After a few minutes during which the stranger's gaze did not shift from the child, Bob became concerned. The guy was good looking and clean-cut, but there was a hardness in his face, too, and some quality that could not be put into words but that made Bob think this was a man who had seen and done terrible things.
He began to remember sensational tabloid stories of kidnappers, babies being sold on the black market. He told himself that he was paranoid, imagining a danger where none existed because, having lost Janet, he was now worried about losing his daughter as well. But the longer the blond man studied Laura, the more uneasy Bob became.
As if sensing that uneasiness, the man looked up. They stared at each other. The stranger's blue eyes were unusually bright, intense. Bob's fear deepened. He held his daughter closer, as if the stranger might smash through the nursery window to seize her. He considered calling one of the creche nurses and suggesting that she speak to the man, make inquiries about him.

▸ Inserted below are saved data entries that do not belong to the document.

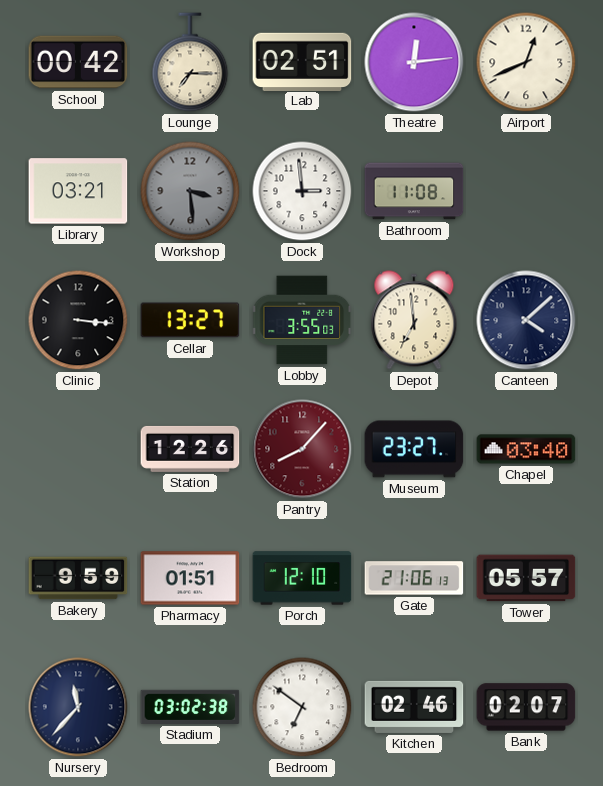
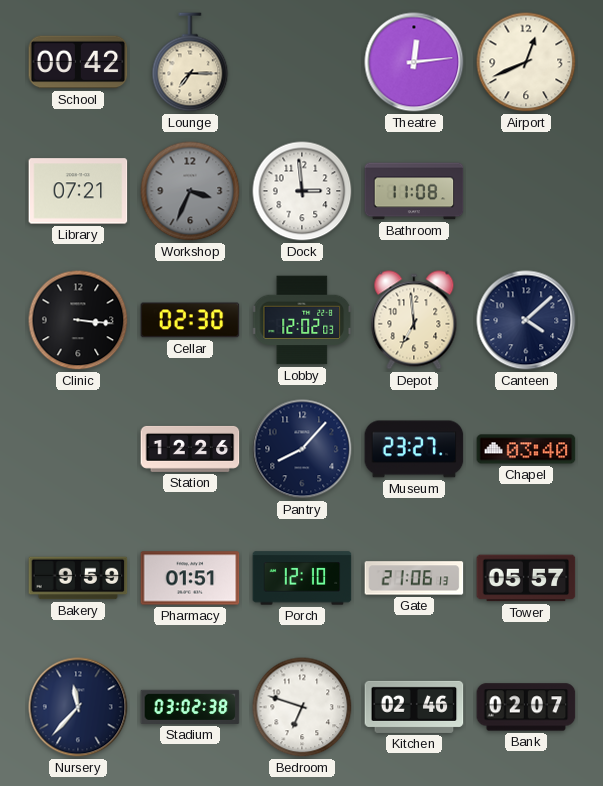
Lab: 02:51 -> none
Library: 03:21 -> 07:21
Workshop: 3:29 -> 3:34
Cellar: 13:27 -> 02:30
Lobby: 3:55 -> 12:02
Pantry dial: burgundy -> navy
Bedroom: 6:51 -> 6:48
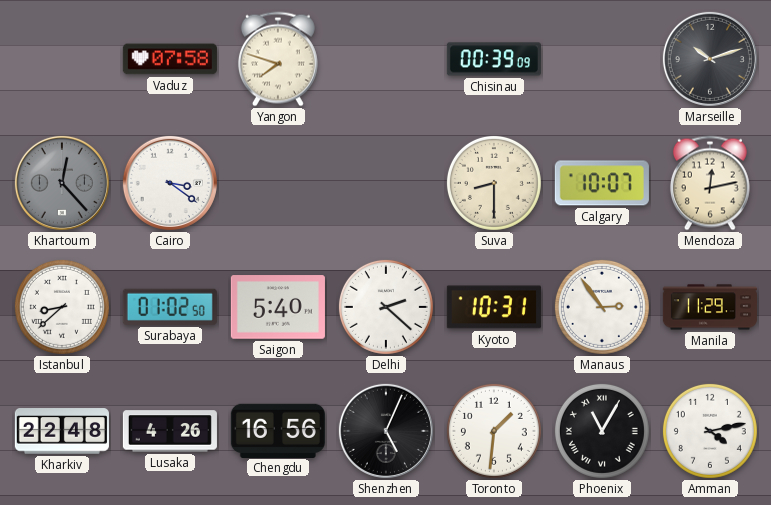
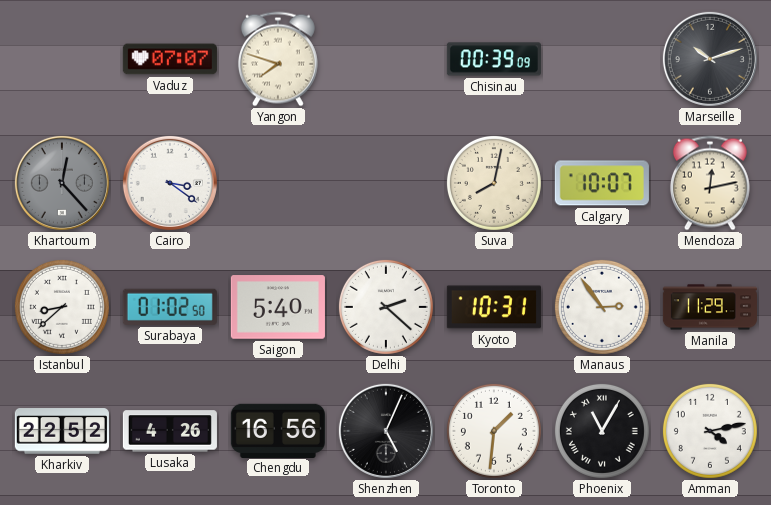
Vaduz: 07:58 -> 07:07
Suva: 8:30 -> 8:02
Kharkiv: 22:48 -> 22:52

Then the stranger smiled. His was a broad, warm, genuine smile that transformed his face. In an instant he no longer looked sinister but friendly. He winked at Bob and mouthed one word through the thick glass: "Beautiful."
Bob relaxed, smiled, realized his smile could not be seen behind his mask, and nodded a thank you.
The stranger looked once more at Laura, winked at Bob again, and walked away from the window.
Later, after Bob Shane had gone home for the day, a tall man in dark clothing approached the creche window. His name was Kokoschka. He studied the infants; then his field of vision shifted, and he became aware of his colorless reflection in the polished glass. He had a broad, flat face with sharp-edged features, lips so thin and hard that they seemed to be made of horn. A two-inch dueling scar marked his left cheek. His dark eyes had no depth, as if they were painted ceramic spheres, much like the cold eyes of a shark cruising in shadowy ocean trenches. He was amused to realize how starkly his face contrasted to the innocent visages of the cradled babies beyond the window; he smiled, a rare expression for him, which imparted no warmth to his face but actually made him appear more threatening.